Amman’da, taş kaplama binaların rengi krem. Kışın soğuktan yazın sıcaktan koruyor. Su geçirmiyor sıva, boya masrafı yok. 15 senede bir basınçlı kumla temizlik yapılıyor.
Şehrin görüntüsü sade, taş kaplama binalar şehre bütünlük kazandırıyor. İstanbul’daki her biri ayrı biçim ve renkteki binaların göz yorucu cümbüş görüntüsü yok. Bilakis gözü dinlendirici oluyor, imar durumu 4 kata kadar idi; bu sınırlama iyi ama yeni artırılmış.
Petra ve Mû’te dönüşü Amman’da bir gece kaldıktan sonra sabah berrak ve güneşli bir havada Lut gölü de denilen Ölüdenize gittik. Filistin sınırında ve hava berrak olduğu için karşı tepede Kudüs uzaktan görülüyor. Tabii İsrail’in işgali altında, tüm Filistin toprakları olduğu gibi.
Rehberimiz Fevzi Hoca, Ölüdenize karşı haykırıyor.
“Çatla Sodom-Gomore, patla Bizans ve Roma!”
Ölüdeniz yani Lut gölü, sapkınlıklarından dolayı Lut kavminin ilahî azaba uğrayıp taş kesildiği mekân.

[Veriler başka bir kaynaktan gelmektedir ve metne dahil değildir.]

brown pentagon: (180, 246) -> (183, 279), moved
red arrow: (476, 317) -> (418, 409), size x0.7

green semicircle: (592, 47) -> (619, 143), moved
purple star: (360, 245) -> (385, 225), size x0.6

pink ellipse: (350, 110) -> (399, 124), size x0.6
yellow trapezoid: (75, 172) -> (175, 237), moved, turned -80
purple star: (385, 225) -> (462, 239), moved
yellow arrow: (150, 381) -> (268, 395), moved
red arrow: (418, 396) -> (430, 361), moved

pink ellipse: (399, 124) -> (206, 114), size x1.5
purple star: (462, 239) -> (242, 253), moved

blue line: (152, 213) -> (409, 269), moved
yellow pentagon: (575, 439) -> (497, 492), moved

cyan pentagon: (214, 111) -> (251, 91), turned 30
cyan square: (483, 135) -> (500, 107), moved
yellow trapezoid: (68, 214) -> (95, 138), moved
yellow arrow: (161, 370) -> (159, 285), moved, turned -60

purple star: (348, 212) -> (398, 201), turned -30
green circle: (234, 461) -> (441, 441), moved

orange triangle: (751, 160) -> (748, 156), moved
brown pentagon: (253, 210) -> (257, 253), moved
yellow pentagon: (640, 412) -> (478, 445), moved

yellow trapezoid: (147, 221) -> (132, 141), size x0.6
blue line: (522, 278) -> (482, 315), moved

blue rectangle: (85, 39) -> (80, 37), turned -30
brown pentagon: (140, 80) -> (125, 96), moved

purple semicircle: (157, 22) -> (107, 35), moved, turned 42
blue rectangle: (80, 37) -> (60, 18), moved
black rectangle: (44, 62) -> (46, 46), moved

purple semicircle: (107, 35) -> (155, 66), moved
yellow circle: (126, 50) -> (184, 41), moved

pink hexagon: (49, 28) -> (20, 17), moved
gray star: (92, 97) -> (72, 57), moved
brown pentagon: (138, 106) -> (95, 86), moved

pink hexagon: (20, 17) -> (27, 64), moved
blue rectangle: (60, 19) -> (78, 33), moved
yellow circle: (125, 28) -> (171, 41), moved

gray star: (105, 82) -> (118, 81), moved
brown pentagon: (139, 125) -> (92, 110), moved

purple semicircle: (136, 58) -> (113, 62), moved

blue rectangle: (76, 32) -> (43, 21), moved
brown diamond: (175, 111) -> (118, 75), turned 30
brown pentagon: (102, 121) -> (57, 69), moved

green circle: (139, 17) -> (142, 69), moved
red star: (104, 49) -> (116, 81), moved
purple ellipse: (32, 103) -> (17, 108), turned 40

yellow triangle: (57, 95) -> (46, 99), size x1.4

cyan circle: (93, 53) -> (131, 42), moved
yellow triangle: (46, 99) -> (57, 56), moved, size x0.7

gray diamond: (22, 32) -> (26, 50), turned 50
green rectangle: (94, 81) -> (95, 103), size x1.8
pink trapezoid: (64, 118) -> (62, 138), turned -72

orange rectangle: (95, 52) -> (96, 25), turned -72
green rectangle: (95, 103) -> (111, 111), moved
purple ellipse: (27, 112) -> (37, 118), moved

Ölüdeniz, dünyanın en tuzlu denizi. 12 mineral var, denizde hiçbir canlı yaşamaz. Onun için Ölüdeniz denmiş. Denizden 420 metre aşağıda. Yağmur çok az yağar, yere düşmeden buharlaşır. Yazın 46 derece olur. Deri hastalıkları için gelen turistler var, 1 ay kalıyorlar.
Ölüdenizde insan batmaz, zeytinyağına benzer. Kitap okuyabilir, yemek yiyebilirsiniz.
Lut kavminin helak olduğu, taş kesildiği Ölüdeniz hakkında Allah Resûlü buyuruyor:
“Ölüdenizden hızlı geçin. Ziyarete giderseniz kısa tutun.”
Vakit Gazetesi’nin organize ettiği bu gezide, İstanbul ve Anadolu’nun çeşitli yerlerinden gelen millî ve manevî değerli arkadaşlarla yolculuk ettim. Sistemle bağları yok, Akıncı ve Millî Görüş temelliler, AKP’ye yakın duruyorlar, okudukları Vakit Gazetesi’nden olsa gerek, Saadete ise uzak, Müslümanlara yapılan zulümlere öfkeliler ve genelde Fetullaha uzak ve bize yakınlar. “Düşmanın silahıyla silahlanmaya” inanıyorlar ama yorumlar ve çaplar farklı. Birbirlerini suçlamak istemiyorlar eski cemaatçilik yok artık. Yorum ve mizaç özellikleriyle bir Anadolu birliği yaptık diyebiliriz. Gümrükte beklemeler(bilhassa Ürdün gümrüğünde), hava durumunun beklenenden soğuk olması ve toplam 4000 km. yolculukta otobüs klimasının bozukluğu gibi bazı aksaklıklara göğüs gerdiler. Farklı kişilerin farklı ortamlarda bir arada bulunmasından doğan sıkıntıları da aşmasını bildiler. Müslümanlık davasına gönül vermenin avantajıyla sorunlar aşıldı. Zaten mekânlarının yüceliği de sorunları çarçabuk unutturdu.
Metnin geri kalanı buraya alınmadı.